Pasca OTT Bupati Pekalongan, KPK Telusuri Dugaan Keterlibatan Puluhan Pejabat
Pekalongan | rakyatcerdas.my.id — Pasca operasi tangkap tangan (OTT) terhadap Bupati Pekalongan oleh Komisi Pemberantasan Korupsi (KPK), proses penegakan hukum kini memasuki tahap lanjutan. Tim penyidik KPK mulai memeriksa sejumlah pejabat di lingkungan Pemerintah Kabupaten Pekalongan.

Berdasarkan informasi yang dihimpun, pemeriksaan berlangsung pada Selasa (7/4/2026) di aula Polresta Pekalongan Kota. Penggunaan lokasi tersebut dimaksudkan untuk menunjang kelancaran proses penyidikan yang sedang berjalan.

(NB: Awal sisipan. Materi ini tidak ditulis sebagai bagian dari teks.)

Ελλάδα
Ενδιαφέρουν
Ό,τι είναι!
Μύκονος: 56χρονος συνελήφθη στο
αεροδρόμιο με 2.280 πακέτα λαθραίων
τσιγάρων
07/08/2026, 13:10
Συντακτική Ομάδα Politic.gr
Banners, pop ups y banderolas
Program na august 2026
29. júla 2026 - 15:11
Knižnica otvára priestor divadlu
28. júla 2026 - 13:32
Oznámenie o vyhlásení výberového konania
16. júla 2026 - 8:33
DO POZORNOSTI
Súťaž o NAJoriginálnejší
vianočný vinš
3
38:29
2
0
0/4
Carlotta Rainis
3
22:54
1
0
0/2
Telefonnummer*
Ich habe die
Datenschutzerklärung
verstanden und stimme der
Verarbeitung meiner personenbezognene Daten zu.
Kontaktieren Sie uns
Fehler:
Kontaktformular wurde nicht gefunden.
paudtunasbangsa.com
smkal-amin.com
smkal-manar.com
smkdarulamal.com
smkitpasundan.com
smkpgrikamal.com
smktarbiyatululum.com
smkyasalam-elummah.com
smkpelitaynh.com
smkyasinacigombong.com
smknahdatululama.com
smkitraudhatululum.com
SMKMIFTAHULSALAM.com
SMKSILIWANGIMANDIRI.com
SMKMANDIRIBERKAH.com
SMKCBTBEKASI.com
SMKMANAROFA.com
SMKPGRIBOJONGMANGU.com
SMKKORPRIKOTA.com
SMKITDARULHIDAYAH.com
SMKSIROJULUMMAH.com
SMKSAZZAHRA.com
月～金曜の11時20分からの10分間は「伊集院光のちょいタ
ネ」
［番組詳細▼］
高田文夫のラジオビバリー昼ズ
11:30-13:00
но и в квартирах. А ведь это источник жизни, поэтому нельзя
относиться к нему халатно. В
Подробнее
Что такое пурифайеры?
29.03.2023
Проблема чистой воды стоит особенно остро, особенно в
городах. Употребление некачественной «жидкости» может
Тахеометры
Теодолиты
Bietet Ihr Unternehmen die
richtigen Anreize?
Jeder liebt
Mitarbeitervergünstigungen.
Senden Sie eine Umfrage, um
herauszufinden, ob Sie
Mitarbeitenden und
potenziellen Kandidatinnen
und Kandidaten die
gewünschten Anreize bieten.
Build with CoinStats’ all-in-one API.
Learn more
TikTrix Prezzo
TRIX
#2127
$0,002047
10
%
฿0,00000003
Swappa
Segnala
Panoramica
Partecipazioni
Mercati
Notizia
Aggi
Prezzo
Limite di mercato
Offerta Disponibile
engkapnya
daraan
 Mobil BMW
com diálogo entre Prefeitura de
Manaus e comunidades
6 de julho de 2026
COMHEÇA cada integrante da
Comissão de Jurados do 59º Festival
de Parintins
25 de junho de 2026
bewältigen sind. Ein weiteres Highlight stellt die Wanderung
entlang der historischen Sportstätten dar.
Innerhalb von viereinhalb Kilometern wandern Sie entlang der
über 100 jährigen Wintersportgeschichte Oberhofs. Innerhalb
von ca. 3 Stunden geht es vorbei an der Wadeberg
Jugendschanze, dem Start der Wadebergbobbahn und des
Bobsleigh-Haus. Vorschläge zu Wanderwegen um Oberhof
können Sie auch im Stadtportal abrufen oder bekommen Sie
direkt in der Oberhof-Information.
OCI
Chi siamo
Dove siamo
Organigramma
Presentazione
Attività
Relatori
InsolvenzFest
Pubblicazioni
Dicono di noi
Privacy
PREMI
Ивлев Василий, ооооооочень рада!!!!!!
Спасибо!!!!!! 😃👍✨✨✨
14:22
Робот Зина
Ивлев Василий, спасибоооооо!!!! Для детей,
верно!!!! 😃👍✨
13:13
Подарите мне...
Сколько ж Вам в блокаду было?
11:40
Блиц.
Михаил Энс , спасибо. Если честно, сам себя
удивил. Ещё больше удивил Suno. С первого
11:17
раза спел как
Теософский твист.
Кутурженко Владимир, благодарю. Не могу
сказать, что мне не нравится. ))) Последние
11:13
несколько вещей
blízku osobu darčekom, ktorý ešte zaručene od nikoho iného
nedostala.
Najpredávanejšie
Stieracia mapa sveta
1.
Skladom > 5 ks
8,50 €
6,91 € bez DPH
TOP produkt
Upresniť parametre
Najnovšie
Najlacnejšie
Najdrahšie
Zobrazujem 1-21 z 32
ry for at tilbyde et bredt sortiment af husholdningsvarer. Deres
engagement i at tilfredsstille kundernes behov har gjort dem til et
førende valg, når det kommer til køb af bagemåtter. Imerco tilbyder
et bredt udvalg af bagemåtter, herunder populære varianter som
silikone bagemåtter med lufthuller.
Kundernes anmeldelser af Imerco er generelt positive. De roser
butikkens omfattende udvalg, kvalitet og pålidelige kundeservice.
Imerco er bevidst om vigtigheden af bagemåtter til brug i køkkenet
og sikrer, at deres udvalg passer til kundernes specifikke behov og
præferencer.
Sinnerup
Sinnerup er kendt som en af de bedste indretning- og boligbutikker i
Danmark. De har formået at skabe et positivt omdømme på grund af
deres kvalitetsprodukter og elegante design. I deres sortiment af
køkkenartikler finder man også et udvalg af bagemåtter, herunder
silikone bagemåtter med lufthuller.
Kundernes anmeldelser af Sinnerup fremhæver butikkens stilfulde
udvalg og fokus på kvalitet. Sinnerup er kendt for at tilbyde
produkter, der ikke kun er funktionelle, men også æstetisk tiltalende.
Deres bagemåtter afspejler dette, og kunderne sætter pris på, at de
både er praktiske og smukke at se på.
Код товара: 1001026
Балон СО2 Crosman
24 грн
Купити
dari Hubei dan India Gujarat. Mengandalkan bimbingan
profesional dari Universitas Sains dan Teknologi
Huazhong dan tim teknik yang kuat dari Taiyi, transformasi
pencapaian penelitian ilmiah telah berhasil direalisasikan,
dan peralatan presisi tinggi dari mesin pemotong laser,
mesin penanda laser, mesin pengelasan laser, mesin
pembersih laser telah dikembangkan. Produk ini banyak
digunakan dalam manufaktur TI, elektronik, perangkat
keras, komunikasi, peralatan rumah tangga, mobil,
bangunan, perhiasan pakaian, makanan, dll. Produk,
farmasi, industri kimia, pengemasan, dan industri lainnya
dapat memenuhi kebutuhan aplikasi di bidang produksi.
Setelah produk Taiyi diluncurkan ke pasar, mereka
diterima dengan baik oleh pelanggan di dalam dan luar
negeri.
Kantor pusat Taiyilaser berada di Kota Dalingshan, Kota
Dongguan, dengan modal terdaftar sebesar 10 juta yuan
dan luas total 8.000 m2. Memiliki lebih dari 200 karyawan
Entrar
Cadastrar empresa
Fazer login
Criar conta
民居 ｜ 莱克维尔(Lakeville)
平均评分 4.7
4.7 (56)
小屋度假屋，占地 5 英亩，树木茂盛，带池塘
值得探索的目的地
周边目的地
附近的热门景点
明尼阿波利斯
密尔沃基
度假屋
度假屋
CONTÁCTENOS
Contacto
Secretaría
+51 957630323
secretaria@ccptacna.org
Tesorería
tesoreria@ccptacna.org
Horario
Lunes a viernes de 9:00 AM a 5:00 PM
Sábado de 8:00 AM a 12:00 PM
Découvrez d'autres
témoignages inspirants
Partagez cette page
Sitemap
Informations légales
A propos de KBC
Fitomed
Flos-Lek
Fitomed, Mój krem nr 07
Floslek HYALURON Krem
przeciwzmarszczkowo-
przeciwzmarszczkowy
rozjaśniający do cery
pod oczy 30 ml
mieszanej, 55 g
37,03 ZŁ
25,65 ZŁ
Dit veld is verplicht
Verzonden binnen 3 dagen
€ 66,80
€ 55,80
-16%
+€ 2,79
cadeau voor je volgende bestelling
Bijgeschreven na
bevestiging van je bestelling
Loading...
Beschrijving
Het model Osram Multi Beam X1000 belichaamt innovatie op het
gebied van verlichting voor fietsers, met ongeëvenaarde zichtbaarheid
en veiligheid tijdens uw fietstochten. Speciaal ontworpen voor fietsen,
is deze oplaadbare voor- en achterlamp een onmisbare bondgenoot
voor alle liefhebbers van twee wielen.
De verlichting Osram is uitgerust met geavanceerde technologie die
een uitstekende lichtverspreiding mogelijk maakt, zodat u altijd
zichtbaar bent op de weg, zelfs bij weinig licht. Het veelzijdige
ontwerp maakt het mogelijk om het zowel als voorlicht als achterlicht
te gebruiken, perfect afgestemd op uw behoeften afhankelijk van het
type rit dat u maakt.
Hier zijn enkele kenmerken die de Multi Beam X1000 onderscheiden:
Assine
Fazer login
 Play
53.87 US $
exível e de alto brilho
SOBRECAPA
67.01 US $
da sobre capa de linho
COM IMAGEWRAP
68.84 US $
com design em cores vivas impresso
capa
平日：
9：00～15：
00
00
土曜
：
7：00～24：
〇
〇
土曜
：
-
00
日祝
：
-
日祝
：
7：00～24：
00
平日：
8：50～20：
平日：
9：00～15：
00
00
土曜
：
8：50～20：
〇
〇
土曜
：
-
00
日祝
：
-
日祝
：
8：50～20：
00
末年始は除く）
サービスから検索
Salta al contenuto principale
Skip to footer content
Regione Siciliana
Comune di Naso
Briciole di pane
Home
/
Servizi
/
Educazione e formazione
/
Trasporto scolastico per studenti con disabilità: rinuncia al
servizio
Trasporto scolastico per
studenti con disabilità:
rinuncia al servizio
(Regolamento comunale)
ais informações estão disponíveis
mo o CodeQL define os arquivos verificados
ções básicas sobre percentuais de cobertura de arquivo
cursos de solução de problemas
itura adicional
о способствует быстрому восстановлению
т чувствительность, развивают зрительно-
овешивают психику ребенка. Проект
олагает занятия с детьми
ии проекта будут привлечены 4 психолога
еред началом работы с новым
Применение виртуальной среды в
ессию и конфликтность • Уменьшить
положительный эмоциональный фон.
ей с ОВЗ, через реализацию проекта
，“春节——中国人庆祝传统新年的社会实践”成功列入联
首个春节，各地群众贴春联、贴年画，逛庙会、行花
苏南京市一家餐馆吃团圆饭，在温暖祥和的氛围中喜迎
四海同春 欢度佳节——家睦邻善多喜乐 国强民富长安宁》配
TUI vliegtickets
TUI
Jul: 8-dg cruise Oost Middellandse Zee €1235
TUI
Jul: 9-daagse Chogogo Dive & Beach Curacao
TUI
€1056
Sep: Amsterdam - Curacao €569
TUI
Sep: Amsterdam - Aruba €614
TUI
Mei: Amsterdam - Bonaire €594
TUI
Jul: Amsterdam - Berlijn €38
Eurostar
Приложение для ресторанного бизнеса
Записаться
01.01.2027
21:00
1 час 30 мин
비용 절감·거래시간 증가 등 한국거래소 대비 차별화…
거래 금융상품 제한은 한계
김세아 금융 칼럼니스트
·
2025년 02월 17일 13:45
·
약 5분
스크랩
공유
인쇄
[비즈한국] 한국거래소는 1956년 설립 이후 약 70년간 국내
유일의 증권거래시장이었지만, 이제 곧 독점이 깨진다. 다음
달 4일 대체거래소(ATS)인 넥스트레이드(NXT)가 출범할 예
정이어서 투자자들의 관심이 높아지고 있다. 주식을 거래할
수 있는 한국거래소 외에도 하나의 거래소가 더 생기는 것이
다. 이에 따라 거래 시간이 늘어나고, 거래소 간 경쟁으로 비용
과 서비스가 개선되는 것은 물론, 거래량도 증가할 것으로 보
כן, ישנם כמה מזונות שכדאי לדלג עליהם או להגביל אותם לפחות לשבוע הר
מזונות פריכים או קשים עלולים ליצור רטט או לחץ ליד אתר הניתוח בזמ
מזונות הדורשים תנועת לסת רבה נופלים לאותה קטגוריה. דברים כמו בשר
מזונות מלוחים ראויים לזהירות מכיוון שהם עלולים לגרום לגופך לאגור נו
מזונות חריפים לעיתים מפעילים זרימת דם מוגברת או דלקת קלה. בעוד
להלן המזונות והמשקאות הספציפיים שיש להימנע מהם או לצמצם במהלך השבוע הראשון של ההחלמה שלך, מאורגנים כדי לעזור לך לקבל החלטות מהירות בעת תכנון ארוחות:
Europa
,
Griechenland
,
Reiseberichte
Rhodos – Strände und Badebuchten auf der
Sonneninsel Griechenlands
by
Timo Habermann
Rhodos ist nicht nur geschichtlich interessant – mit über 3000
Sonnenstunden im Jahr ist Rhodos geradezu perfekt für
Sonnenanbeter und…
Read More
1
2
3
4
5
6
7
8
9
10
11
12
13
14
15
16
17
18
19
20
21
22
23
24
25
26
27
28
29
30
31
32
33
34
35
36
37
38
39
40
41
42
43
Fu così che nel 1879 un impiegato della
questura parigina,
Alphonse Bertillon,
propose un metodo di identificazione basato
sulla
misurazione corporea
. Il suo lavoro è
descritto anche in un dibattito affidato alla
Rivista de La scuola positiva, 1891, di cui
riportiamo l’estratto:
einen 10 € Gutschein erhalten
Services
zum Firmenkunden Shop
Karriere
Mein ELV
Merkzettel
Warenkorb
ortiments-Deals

Sejak pagi hari, para pejabat daerah tampak hadir secara bergantian untuk memenuhi panggilan penyidik. Di antara yang terpantau hadir adalah perwakilan Dinas Komunikasi dan Informatika, inisial "S", serta mantan Kepala Dinas Kesehatan, inisial "SD".
Selain itu, terlihat pula perwakilan Badan Kepegawaian Daerah (BKD), inisial "A", kemudian dari Dinas Pekerjaan Umum dan Penataan Ruang (DPUTR), inisial "M", serta Kepala Dinas Kelautan dan Perikanan, inisial EP. Kehadiran mereka merupakan bagian dari proses klarifikasi terkait perkara yang tengah diselidiki.

Sumber internal menyebutkan, pemeriksaan tidak hanya terbatas pada nama-nama tersebut. Dalam agenda lanjutan, KPK dijadwalkan memanggil sekitar 64 pejabat dari level kepala dinas hingga kepala bidang (kabid). Selain itu, empat pihak dari unsur swasta juga masuk dalam daftar pemeriksaan.
“Pemanggilan dilakukan secara bertahap sesuai kebutuhan penyidikan,” ujar sumber yang enggan disebutkan namanya.
Hingga berita ini diturunkan, KPK belum memberikan keterangan resmi terkait materi pemeriksaan maupun status hukum para pihak yang dipanggil. Namun, pemeriksaan dalam jumlah besar ini mengindikasikan bahwa penyidik tengah mendalami kemungkinan keterlibatan lintas sektor dalam kasus tersebut.
Sementara itu, pihak kepolisian setempat menegaskan bahwa penggunaan aula Polresta hanya sebatas dukungan fasilitas dan pengamanan selama proses pemeriksaan berlangsung. Langkah ini dilakukan untuk menjaga situasi tetap kondusif.
Kasus ini terus menjadi perhatian publik karena dinilai berdampak pada tata kelola pemerintahan daerah. Masyarakat pun berharap proses hukum berjalan transparan, profesional, dan sesuai dengan ketentuan yang berlaku.